*** Material shown Section Begins ***

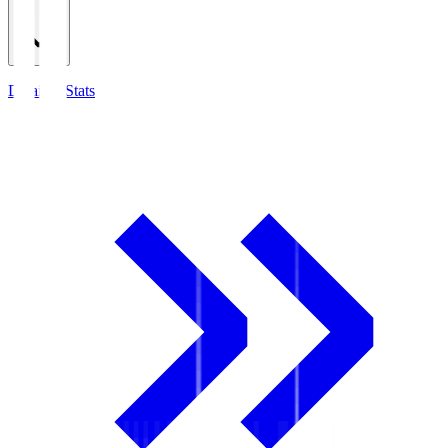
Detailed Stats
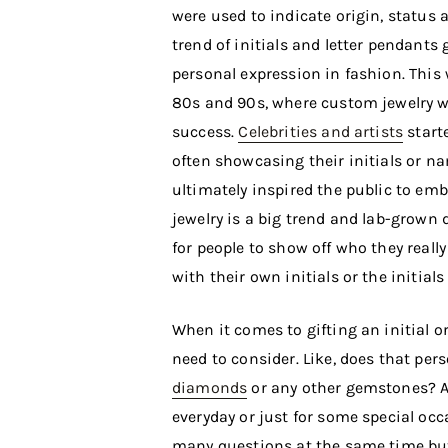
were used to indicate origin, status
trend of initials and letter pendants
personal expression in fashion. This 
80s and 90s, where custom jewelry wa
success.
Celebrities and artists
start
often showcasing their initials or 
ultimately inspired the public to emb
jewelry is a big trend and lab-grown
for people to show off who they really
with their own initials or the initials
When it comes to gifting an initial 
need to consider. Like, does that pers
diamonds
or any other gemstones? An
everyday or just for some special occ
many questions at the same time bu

*** Material shown Section Ends ***

Keep every word of the records above exactly, and return them with no pictures.

Task answer:
Detailed Stats
were used to indicate origin, status
trend of initials and letter pendants
personal expression in fashion. This 
80s and 90s, where custom jewelry wa
success.
Celebrities and artists
start
often showcasing their initials or 
ultimately inspired the public to emb
jewelry is a big trend and lab-grown
for people to show off who they really
with their own initials or the initials
When it comes to gifting an initial 
need to consider. Like, does that pers
diamonds
or any other gemstones? An
everyday or just for some special occ
many questions at the same time bu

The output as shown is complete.